AIM OF THE TASK: Pictures in the material below are to be left out, and only the lines from the line with "Wat zijn veelgemaakte fouten" up to and including the line with "5 601,6 млн.тг. при утвержденном" are to be written out exactly.

TASK DATA:
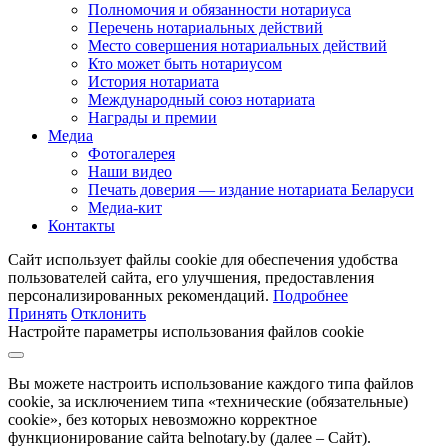
Полномочия и обязанности нотариуса
Перечень нотариальных действий
Место совершения нотариальных действий
Кто может быть нотариусом
История нотариата
Международный союз нотариата
Награды и премии
Медиа
Фотогалерея
Наши видео
Печать доверия — издание нотариата Беларуси
Медиа-кит
Контакты
Сайт использует файлы cookie для обеспечения удобства
пользователей сайта, его улучшения, предоставления
персонализированных рекомендаций.
Подробнее
Принять
Отклонить
Настройте параметры использования файлов cookie
Вы можете настроить использование каждого типа файлов
cookie, за исключением типа «технические (обязательные)
cookie», без которых невозможно корректное
функционирование сайта belnotary.by (далее – Сайт).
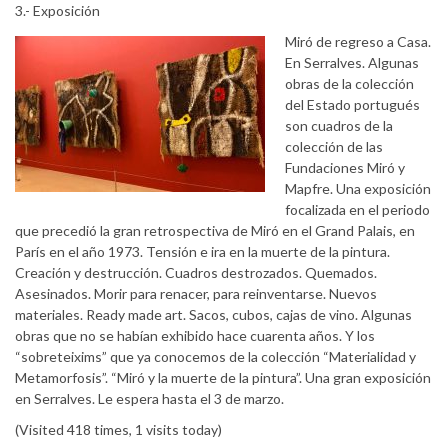
3.- Exposición
Miró de regreso a Casa.
En Serralves. Algunas
obras de la colección
del Estado portugués
son cuadros de la
colección de las
Fundaciones Miró y
Mapfre. Una exposición
focalizada en el periodo
que precedió la gran retrospectiva de Miró en el Grand Palais, en
París en el año 1973. Tensión e ira en la muerte de la pintura.
Creación y destrucción. Cuadros destrozados. Quemados.
Asesinados. Morir para renacer, para reinventarse. Nuevos
materiales. Ready made art. Sacos, cubos, cajas de vino. Algunas
obras que no se habían exhibido hace cuarenta años. Y los
“sobreteixims” que ya conocemos de la colección “Materialidad y
Metamorfosis”. “Miró y la muerte de la pintura”. Una gran exposición
en Serralves. Le espera hasta el 3 de marzo.
(Visited 418 times, 1 visits today)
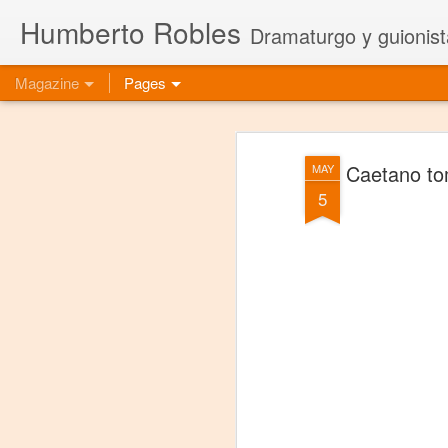
Humberto Robles
Dramaturgo y guionist
Magazine
Pages
Caetano tom
MAY
5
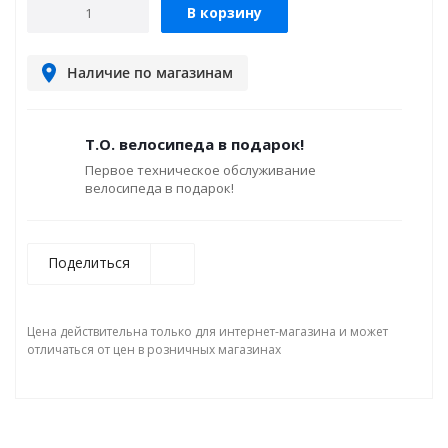
В корзину
Наличие по магазинам
Т.О. велосипеда в подарок!
Первое техническое обслуживание
велосипеда в подарок!
Поделиться
Цена действительна только для интернет-магазина и может
отличаться от цен в розничных магазинах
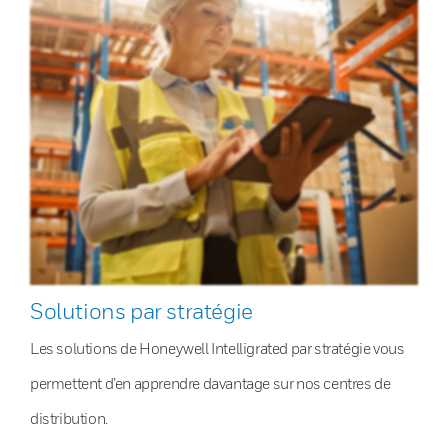
Solutions par stratégie
Les solutions de Honeywell Intelligrated par stratégie vous
permettent d’en apprendre davantage sur nos centres de
distribution.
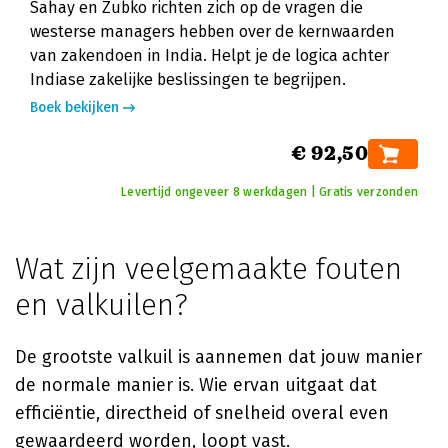
Sahay en Zubko richten zich op de vragen die
westerse managers hebben over de kernwaarden
van zakendoen in India. Helpt je de logica achter
Indiase zakelijke beslissingen te begrijpen.
Boek bekijken
€ 92,50
Levertijd ongeveer 8 werkdagen | Gratis verzonden
Wat zijn veelgemaakte fouten
en valkuilen?
De grootste valkuil is aannemen dat jouw manier
de normale manier is. Wie ervan uitgaat dat
efficiëntie, directheid of snelheid overal even
gewaardeerd worden, loopt vast.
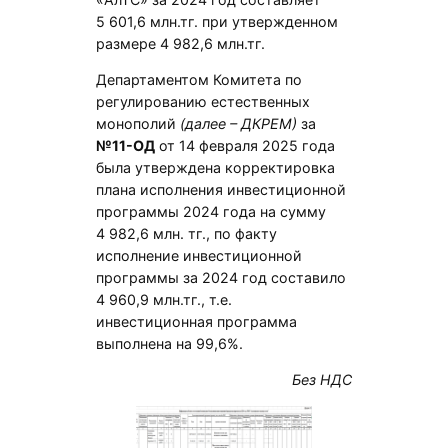
5 601,6 млн.тг. при утвержденном
размере 4 982,6 млн.тг.
Департаментом Комитета по
регулированию естественных
монополий
(далее – ДКРЕМ)
за
№11-ОД
от 14 февраля 2025 года
была утверждена корректировка
плана исполнения инвестиционной
программы 2024 года на сумму
4 982,6 млн. тг., по факту
исполнение инвестиционной
программы за 2024 год составило
4 960,9 млн.тг., т.е.
инвестиционная программа
выполнена на 99,6%.
Без НДС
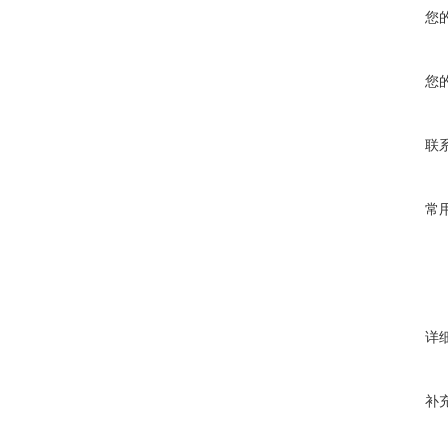
您
您
联
常
详
补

RESULT OF THIS TASK:
Wat zijn veelgemaakte fouten
en valkuilen?
De grootste valkuil is aannemen dat jouw manier
de normale manier is. Wie ervan uitgaat dat
efficiëntie, directheid of snelheid overal even
gewaardeerd worden, loopt vast.
5 601,6 млн.тг. при утвержденном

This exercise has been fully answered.